De acordo com o órgão ministerial, o relatório do Tribunal de Contas do Estado do Piauí (TCE-PI) revelou que os serviços foram contratados por valores superiores aos praticados anteriormente em contrato vigente celebrado com outra empresa, por meio de procedimento licitatório regular. Além disso, foi apontada a ausência de procedimento administrativo formal que justificasse a dispensa de licitação, com falta de justificativa de preços, de escolha do fornecedor e de comprovação da regularidade da contratação.

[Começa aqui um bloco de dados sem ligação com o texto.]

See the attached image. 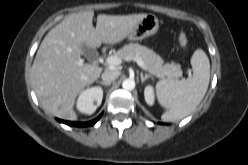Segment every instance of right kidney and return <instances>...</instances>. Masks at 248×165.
<instances>
[{
    "instance_id": "right-kidney-1",
    "label": "right kidney",
    "mask_w": 248,
    "mask_h": 165,
    "mask_svg": "<svg viewBox=\"0 0 248 165\" xmlns=\"http://www.w3.org/2000/svg\"><path fill=\"white\" fill-rule=\"evenodd\" d=\"M103 89L90 87L82 91L77 100V109L84 114L91 115L101 105Z\"/></svg>"
}]
</instances>
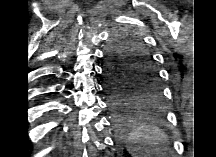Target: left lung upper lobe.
Here are the masks:
<instances>
[{"label":"left lung upper lobe","instance_id":"1","mask_svg":"<svg viewBox=\"0 0 216 157\" xmlns=\"http://www.w3.org/2000/svg\"><path fill=\"white\" fill-rule=\"evenodd\" d=\"M109 82L132 90L134 101L154 98L160 93L159 75L149 52L131 33L112 37L106 50Z\"/></svg>","mask_w":216,"mask_h":157}]
</instances>
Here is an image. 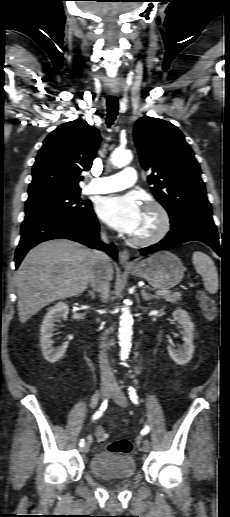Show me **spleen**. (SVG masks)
<instances>
[{"instance_id": "3e777b00", "label": "spleen", "mask_w": 230, "mask_h": 517, "mask_svg": "<svg viewBox=\"0 0 230 517\" xmlns=\"http://www.w3.org/2000/svg\"><path fill=\"white\" fill-rule=\"evenodd\" d=\"M193 265L202 276L205 289L214 294L218 290V273L213 260L206 254L195 251L193 253Z\"/></svg>"}]
</instances>
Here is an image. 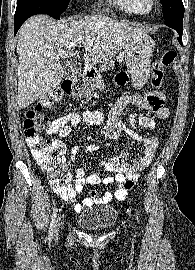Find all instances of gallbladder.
Here are the masks:
<instances>
[{
	"label": "gallbladder",
	"instance_id": "gallbladder-1",
	"mask_svg": "<svg viewBox=\"0 0 195 270\" xmlns=\"http://www.w3.org/2000/svg\"><path fill=\"white\" fill-rule=\"evenodd\" d=\"M64 78L65 79H72L79 75L80 69L77 63L75 62H68L64 64Z\"/></svg>",
	"mask_w": 195,
	"mask_h": 270
}]
</instances>
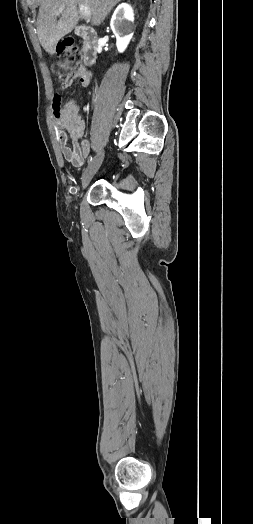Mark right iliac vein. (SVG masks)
Here are the masks:
<instances>
[{
    "label": "right iliac vein",
    "instance_id": "63e3f726",
    "mask_svg": "<svg viewBox=\"0 0 253 524\" xmlns=\"http://www.w3.org/2000/svg\"><path fill=\"white\" fill-rule=\"evenodd\" d=\"M103 158H104V152L100 151L94 157L92 162L89 164V166L87 167V169L83 173V176H82V187H83V189H85L89 185V183L92 180L93 176L96 174V172L98 171L99 167L101 166Z\"/></svg>",
    "mask_w": 253,
    "mask_h": 524
}]
</instances>
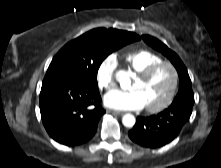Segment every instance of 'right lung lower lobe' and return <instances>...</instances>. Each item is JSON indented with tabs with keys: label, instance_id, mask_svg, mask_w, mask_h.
Here are the masks:
<instances>
[{
	"label": "right lung lower lobe",
	"instance_id": "1",
	"mask_svg": "<svg viewBox=\"0 0 221 168\" xmlns=\"http://www.w3.org/2000/svg\"><path fill=\"white\" fill-rule=\"evenodd\" d=\"M100 102L98 86L76 77L45 76L39 99L43 125L61 144H83L94 136L105 113Z\"/></svg>",
	"mask_w": 221,
	"mask_h": 168
}]
</instances>
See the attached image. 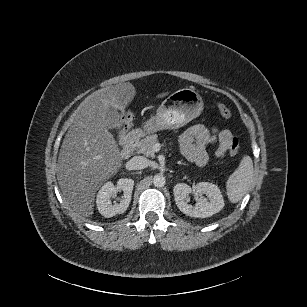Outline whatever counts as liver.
Here are the masks:
<instances>
[{
    "mask_svg": "<svg viewBox=\"0 0 307 307\" xmlns=\"http://www.w3.org/2000/svg\"><path fill=\"white\" fill-rule=\"evenodd\" d=\"M134 93L129 82L95 91L80 104L63 140L58 182L69 205L83 216L92 214L95 191L121 164L118 145L108 128L119 124L117 109Z\"/></svg>",
    "mask_w": 307,
    "mask_h": 307,
    "instance_id": "6515ba94",
    "label": "liver"
}]
</instances>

O prefeito e a empresa contestação as alegações do Ministério Público, alegando a irregularidade da contratação, a efetiva prestação de serviços e a inexistência de prejuízo aos cofres públicos. Eles defenderam ainda que eventuais irregularidades seriam meramente formais e não caracterizariam improbidade administrativa, bem como a ausência de dolo e sobrepreço. No entanto, a Justiça julgou procedente os pedidos feitos na ação civil, reconhecendo a prática irregular.

Outro lado

Viagora procurou o prefeito de Marcos Parente para falar sobre o assunto e o gestor informou que já foi notificado sobre a decisão judicial.

"Gestão de 2 meses, não houve tempo hábil para fazer licitação, não tivemos acesso a informações sobre fornecedores e prestadores de serviços da época. Tivemos que arrombar a porta da prefeitura para adentrar ao prédio, até as chaves nos foram negadas. A coleta do lixo é um serviço essencial, não podia parar. Os serviços que foram pagos foram comprovadamente, devidamente prestados", informou o gestor.

A empresa não foi localizada para comentar sobre a condenação. O espaço segue aberto para esclarecimentos.